----- Source material -----

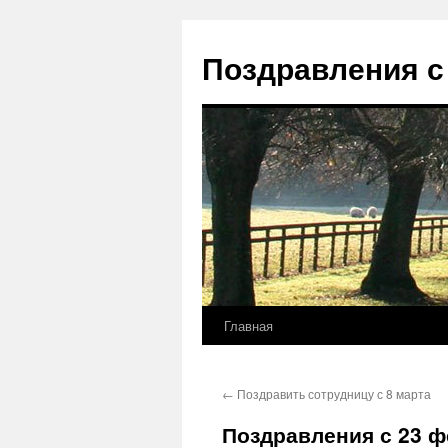
Перейти
к
Поздравления с
содержимому
Главная
←
Поздравить сотрудницу с 8 марта
Поздравления с 23 ф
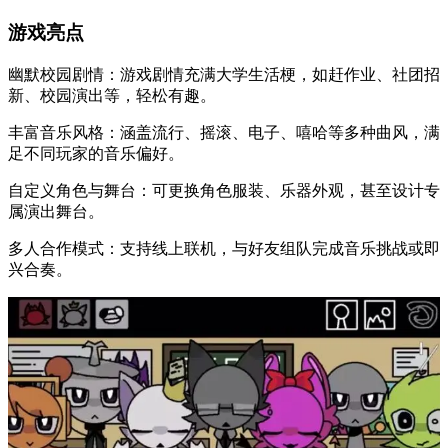
游戏亮点
幽默校园剧情：游戏剧情充满大学生活梗，如赶作业、社团招
新、校园演出等，轻松有趣。
丰富音乐风格：涵盖流行、摇滚、电子、嘻哈等多种曲风，满
足不同玩家的音乐偏好。
自定义角色与舞台：可更换角色服装、乐器外观，甚至设计专
属演出舞台。
多人合作模式：支持线上联机，与好友组队完成音乐挑战或即
兴合奏。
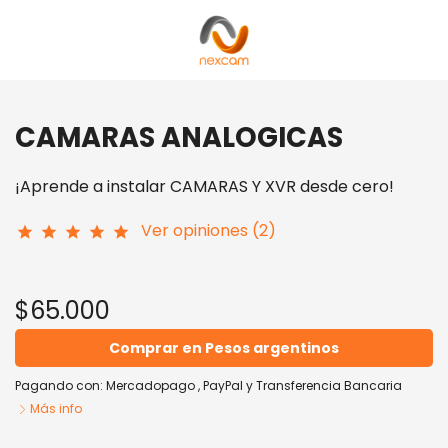
CAMARAS ANALOGICAS
¡Aprende a instalar CAMARAS Y XVR desde cero!
Ver opiniones (2)
star
star
star
star
star
$65.000
Comprar en Pesos argentinos
Pagando con:
Mercadopago
,
PayPal
y
Transferencia Bancaria
Más info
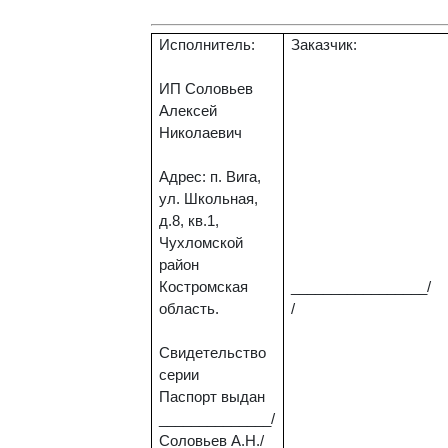
Исполнитель:
Заказчик:
ИП Соловьев
Алексей
Николаевич
Адрес: п. Вига,
ул. Школьная,
д.8, кв.1,
Чухломской
район
Костромская
_________
область.
/
Свидетельство
серии
Паспорт выдан
______________/
Соловьев А.Н./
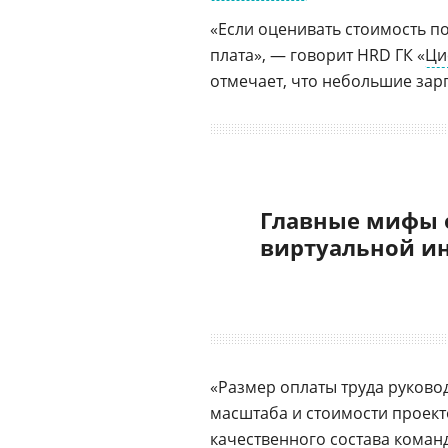
«Если оценивать стоимость по
плата», — говорит HRD ГК «
Ци
отмечает, что небольшие зарп
Главные мифы 
виртуальной и
«Размер оплаты труда руково
масштаба и стоимости проекто
качественного состава команд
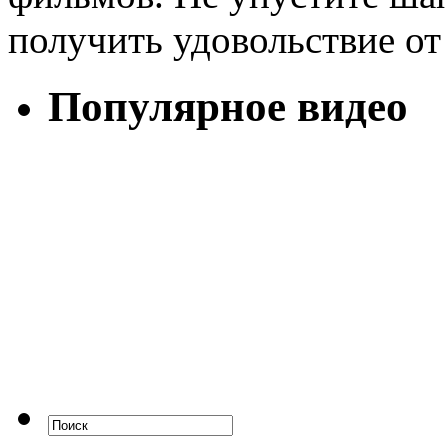
получить удовольствие от
Популярное видео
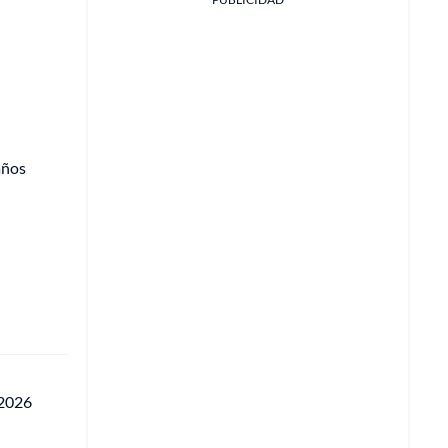
años
 2026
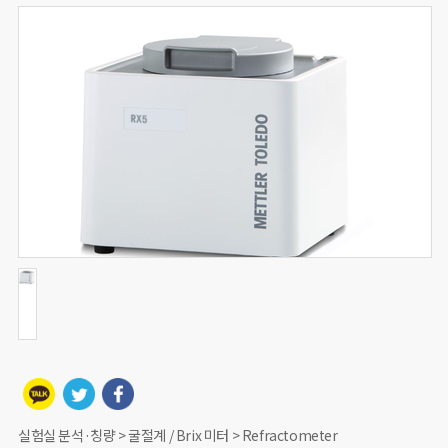
실험실 분석·칭량 > 굴절계 / Brix 미터 > Refractometer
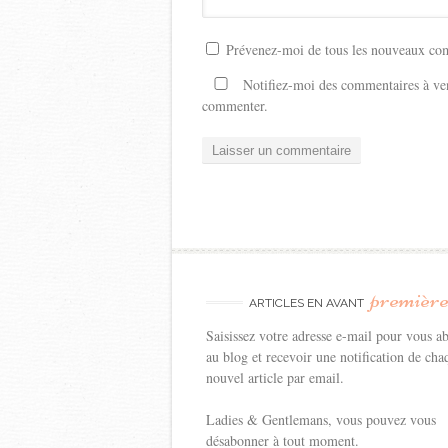
Prévenez-moi de tous les nouveaux com
Notifiez-moi des commentaires à ven
commenter.
premièr
ARTICLES EN AVANT
Saisissez votre adresse e-mail pour vous a
au blog et recevoir une notification de cha
nouvel article par email.
Ladies & Gentlemans, vous pouvez vous
désabonner à tout moment.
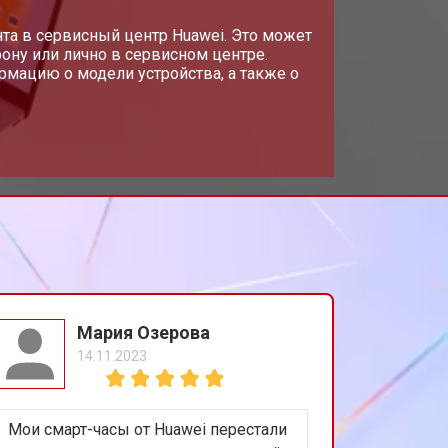
т 1950 ₽
та в сервисный центр Huawei. Это может
Заказать
ону или лично в сервисном центре.
мацию о модели устройства, а также о
т 1950 ₽
Заказать
т 1850 ₽
Заказать
т 1750 ₽
Заказать
т 3950 ₽
Заказать
Мария Озерова
14.11.2023
т 2750 ₽
Заказать
Мои смарт-часы от Huawei перестали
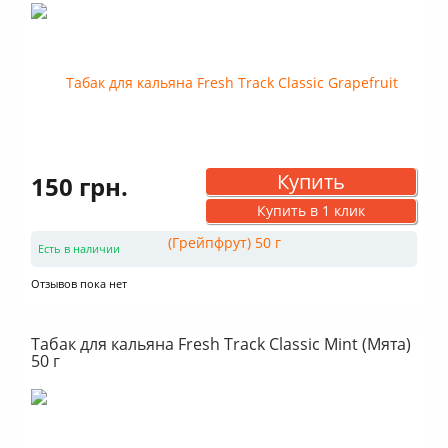
Купить
150 грн.
Купить в 1 клик
Есть в наличии
Отзывов пока нет
Табак для кальяна Fresh Track Classic Mint (Мята)
50 г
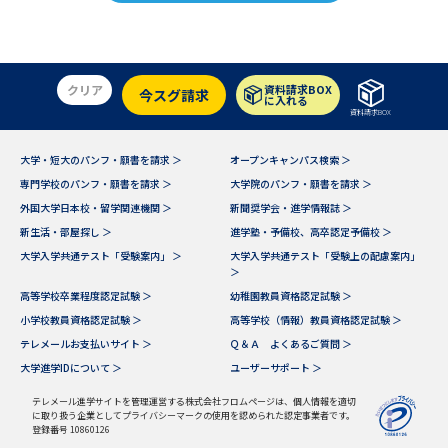
クリア
資料請求BOX
今スグ請求
に入れる
資料請求BOX
大学・短大のパンフ・願書を請求 ＞
オープンキャンパス検索 ＞
専門学校のパンフ・願書を請求 ＞
大学院のパンフ・願書を請求 ＞
外国大学日本校・留学関連機関 ＞
新聞奨学会・進学情報誌 ＞
新生活・部屋探し ＞
進学塾・予備校、高卒認定予備校 ＞
大学入学共通テスト「受験案内」 ＞
大学入学共通テスト「受験上の配慮案内」
＞
高等学校卒業程度認定試験 ＞
幼稚園教員資格認定試験 ＞
小学校教員資格認定試験 ＞
高等学校（情報）教員資格認定試験 ＞
テレメールお支払いサイト ＞
Ｑ＆Ａ よくあるご質問 ＞
大学進学IDについて ＞
ユーザーサポート ＞
テレメール進学サイトを管理運営する株式会社フロムページは、個人情報を適切
に取り扱う企業としてプライバシーマークの使用を認められた認定事業者です。
登録番号 10860126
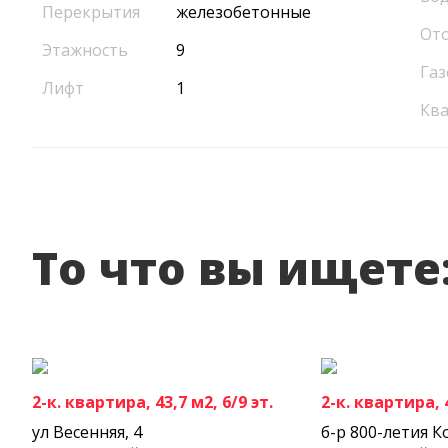
Перекрытия
железобетонные
От
Этажность
9
Газ
Лифт
1
Кв
То что вы ищете
2-к. квартира, 43,7 м2, 6/9 эт.
2-к. квартира, 4
ул Весенняя, 4
б-р 800-летия К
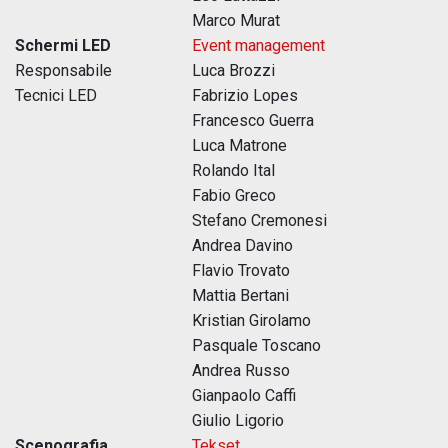
Marco Murat
Schermi LED
Event management
Responsabile
Luca Brozzi
Tecnici LED
Fabrizio Lopes
Francesco Guerra
Luca Matrone
Rolando Ital
Fabio Greco
Stefano Cremonesi
Andrea Davino
Flavio Trovato
Mattia Bertani
Kristian Girolamo
Pasquale Toscano
Andrea Russo
Gianpaolo Caffi
Giulio Ligorio
Scenografia
Tekset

-----

Activity -> State how many lines of the listing above include the string "願書を請求", with no words around the number.

Exercise output -> 3